I walked into the doctor’s office lost, confused, frustrated and almost at my wits end but I left with clarity, validation and hope for a new beginning. In just 30 short minutes, my long search finally paid off. A row of printed out results spread out over his desk, and the words “these tests were positive” changed my life forever.

I have Postural Orthostatic Tachycardia Syndrome, Myalgic Encephalomyelitis, Chronic Systemic Inflammation Disease and Small Intestine Bacterial Overgrowth. My doctor is still investigating for more and he has started me on a gentle treatment plan for a few of these as he doesn’t want to overload my body with medication all at once.

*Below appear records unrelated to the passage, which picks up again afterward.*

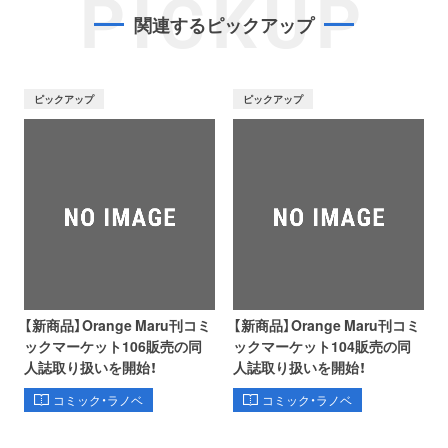
PICKUP
関連するピックアップ
ピックアップ
ピックアップ
【新商品】Orange Maru刊コミ
【新商品】Orange Maru刊コミ
ックマーケット106販売の同
ックマーケット104販売の同
人誌取り扱いを開始！
人誌取り扱いを開始！
コミック・ラノベ
コミック・ラノベ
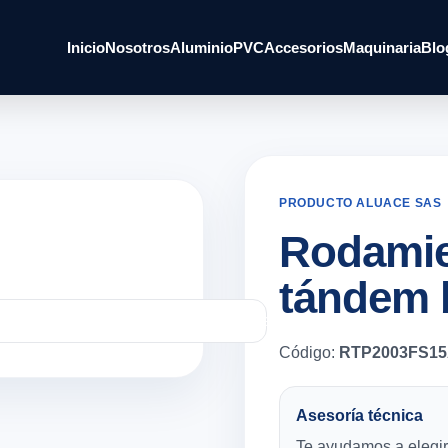
Inicio
Nosotros
Aluminio
PVC
Accesorios
Maquinaria
Blo
PRODUCTO ALUACE SAS
Rodamie
tándem 
Código:
RTP2003FS1
Asesoría técnica
Te ayudamos a elegir 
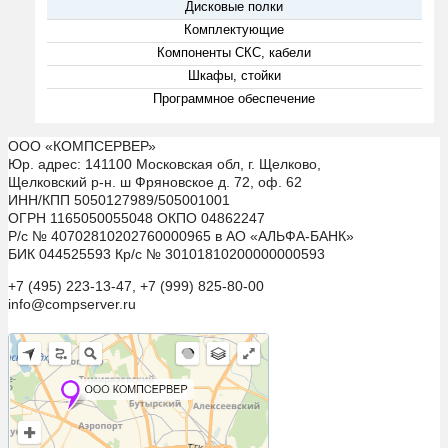
Дисковые полки
Комплектующие
Компоненты СКС, кабели
Шкафы, стойки
Программное обеспечение
ООО «КОМПСЕРВЕР»
Юр. адрес: 141100 Московская обл, г. Щелково,
Щелковский р-н. ш Фряновское д. 72, оф. 62
ИНН/КПП 5050127989/505001001
ОГРН 1165050055048 ОКПО 04862247
Р/с № 40702810202760000965 в АО «АЛЬФА-БАНК»
БИК 044525593 Кр/с № 30101810200000000593
+7 (495) 223-13-47, +7 (999) 825-80-00
info@compserver.ru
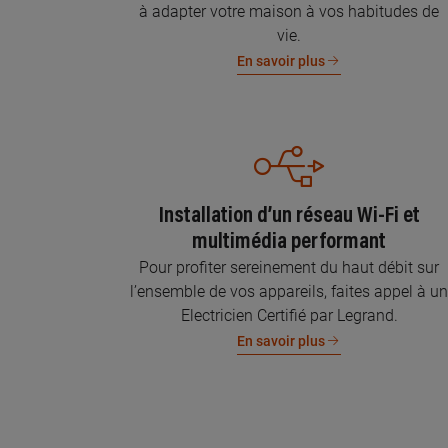
à adapter votre maison à vos habitudes de
vie.
En savoir plus
Installation d’un réseau Wi-Fi et
multimédia performant
Pour profiter sereinement du haut débit sur
l’ensemble de vos appareils, faites appel à u
Electricien Certifié par Legrand.
En savoir plus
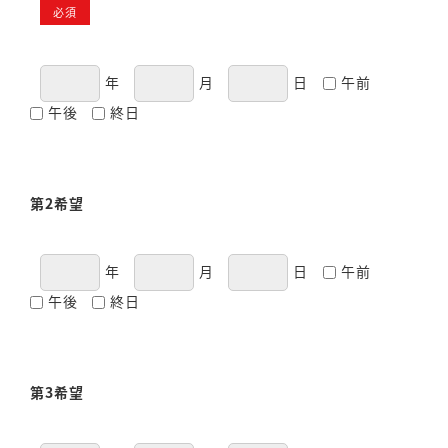
必須
年
月
日
午前
午後
終日
第2希望
年
月
日
午前
午後
終日
第3希望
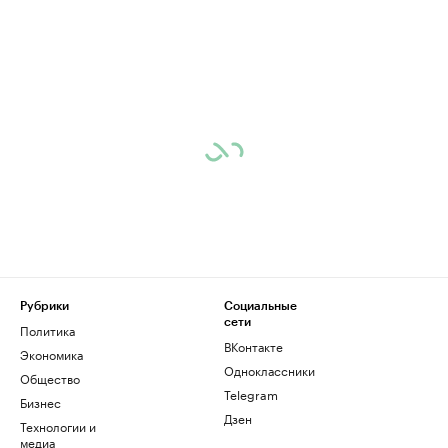
Рубрики
Социальные
сети
Политика
ВКонтакте
Экономика
Одноклассники
Общество
Telegram
Бизнес
Дзен
Технологии и
медиа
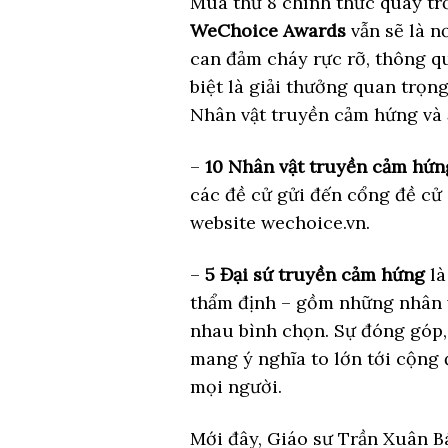
Mùa thứ 8 chính thức quay trở
WeChoice Awards
vẫn sẽ là 
can đảm cháy rực rỡ, thông q
biệt là giải thưởng quan trọn
Nhân vật truyền cảm hứng và 
–
10 Nhân vật truyền cảm hứn
các đề cử gửi đến cổng đề c
website wechoice.vn.
–
5 Đại sứ truyền cảm hứng
l
thẩm định – gồm những nhân vậ
nhau bình chọn. Sự đóng góp,
mang ý nghĩa to lớn tới cộng
mọi người.
Mới đây, Giáo sư Trần Xuân Bá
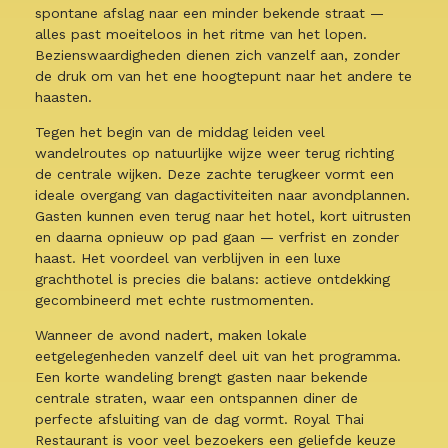
spontane afslag naar een minder bekende straat —
alles past moeiteloos in het ritme van het lopen.
Bezienswaardigheden dienen zich vanzelf aan, zonder
de druk om van het ene hoogtepunt naar het andere te
haasten.
Tegen het begin van de middag leiden veel
wandelroutes op natuurlijke wijze weer terug richting
de centrale wijken. Deze zachte terugkeer vormt een
ideale overgang van dagactiviteiten naar avondplannen.
Gasten kunnen even terug naar het hotel, kort uitrusten
en daarna opnieuw op pad gaan — verfrist en zonder
haast. Het voordeel van verblijven in een luxe
grachthotel is precies die balans: actieve ontdekking
gecombineerd met echte rustmomenten.
Wanneer de avond nadert, maken lokale
eetgelegenheden vanzelf deel uit van het programma.
Een korte wandeling brengt gasten naar bekende
centrale straten, waar een ontspannen diner de
perfecte afsluiting van de dag vormt. Royal Thai
Restaurant is voor veel bezoekers een geliefde keuze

Just like that, my whole life and identity has changed. While I am still mostly undiagnosed still, I have some understanding as to why my body is the way it is and I really can’t tell you how this feels because I am still not sure. I know this news is incredible and I have waited so long for them but it just feels really surreal. It’s been such a build up to hearing these things, I don’t know how I expected to feel.

I guess I saw answers as my end game and never really thought much about life after a diagnosis. At the end of the day I am just as sick as I was before I knew what was wrong and nothing has really changed but at least I can stop wasting my energy on begging doctors to listen to me and start focusing on treating and managing these conditions as well as trying to get to the bottom of everything else.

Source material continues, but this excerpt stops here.